Tag Archives: Monika M.

CAPSULE: SCHRAMM (1993)

Schramm: Into the Mind of a Serial Killer

DIRECTED BY:

FEATURING: Florian Koerner von Gustorf,

PLOT: Life ebbs from the body of Lothar Schramm after a fatal fall from a ladder. Memories of murders, self-loathing, hallucinations, and his love for his next door neighbor blink on and off the screen. What starts with the death of a murderer becomes a portrait of a grisly, nuanced soul.

Still from Schramm: Into the Mind of a Serial Killer (1993)

WHY IT WON’T MAKE THE LIST: As with his previous film, Der Todesking, Buttgereit somehow manages to ride the crest between gore and philosophy, making Schramm considerably more meditative than would be expected. Its (now) familiar “mind of a serial killer” theorizing does result in the occasional shock, but it certainly isn’t the weirdest thing you could see before breakfast.

COMMENTS: There is something to be said for efficient film-making. So often it seems the case that a director wants his or her film to go on for as long as it takes to say everything about its subject. Sprawling movies abound; some peter out, some take forever to find their target, and the worst neither gain momentum nor really tell much of a story. Such a curse is not suffered by Jörg Buttgereit, the affable German behind the underground horror hits Nekromantik (1 and 2), Der Todesking, and, the last feature of his early career, Schramm. In a tight sixty-five minutes, Buttergereit explores the final thoughts and days of the titular serial killer.

Schramm’s chronology is only slowly revealed, beginning, effectively, at the end of the story. Suffering a fall while painting a blood-spattered door frame, Lothar Schramm (Florian Koerner von Gustorf) collapses in the spilt paint, and time slowly rewinds. Our first living encounter with him shows him dispatching two altogether wholesome evangelizers. An impatient woman knocks on the door. Eventually things sift back further and we see what are likely childhood memories, interspersed with the scenes from the days immediately preceding the fall. Schramm’s manner and actions may now seem typical, but in 1992 (the year Schramm was filmed), the precarious mental state of a rather off-kilter man was quite a bit fresher. (As Buttgereit remarks in his charmingly cute introduction, the reason he made this film was he was tired of watching “chain-smoking detectives pursuing the serial killer”, instead of seeing things from the other side.)

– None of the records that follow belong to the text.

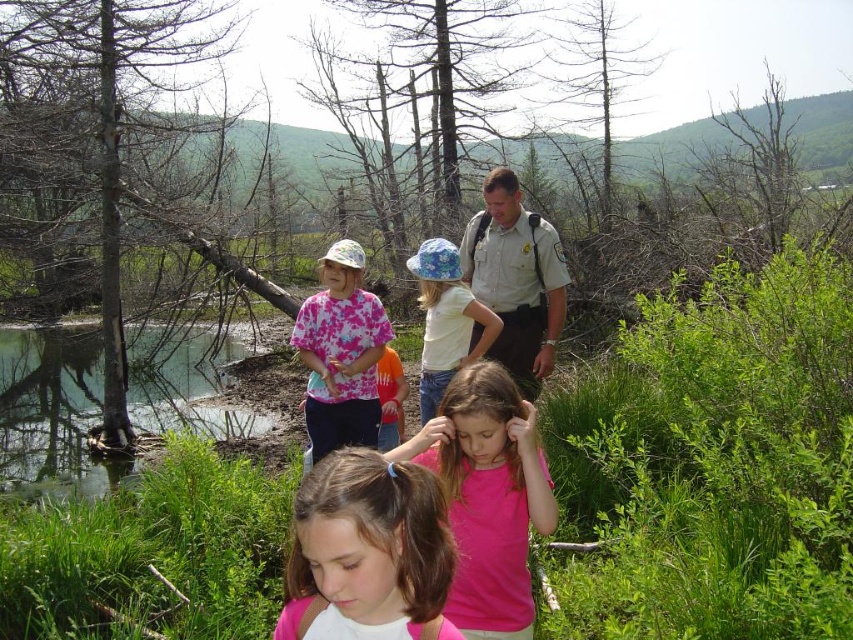 Looking at this image, you are a photographer trying to capture a shot of the khaki uniform at center and the floral fabric hat at center. Since both are at the center, how can you determine their positions relative to each other?

→ The khaki uniform at center is positioned to the right of the floral fabric hat at center, so you can frame the shot with the khaki uniform at center on the right side and the floral fabric hat at center on the left side.

What is located at the coordinates point (x=515, y=280) in the image?

The point (x=515, y=280) indicates the khaki uniform at center.

You are a photographer trying to capture a clear shot of the khaki uniform at center and the floral fabric hat at center. Which object is blocking the view of the other?

The floral fabric hat at center is behind the khaki uniform at center, so the khaki uniform is blocking the view of the floral fabric hat.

As I mentioned, the film is brief. However, it gets everything done that it needs to in the run-time. In what has become almost standard in the genre, Schramm is a generally low-key, pleasant guy who enjoys jogging and chatting with his next-door neighbor (Monika M.), a prostitute who relies on him for company and, later, protection. Stylized flashbacks of murders, a kitchen drawer full of lipstick, and unsettling hallucinations of his own physical deterioration hint at his mental imbalance. (Taking a cat-nap in his taxi, he dreams about a dental appointment for a tooth removal that quickly escalates into an eye removal). While he’s keeping busy with loneliness and killing prostitutes, his neighbor gets herself involved with some rather demanding and unsavory older clients.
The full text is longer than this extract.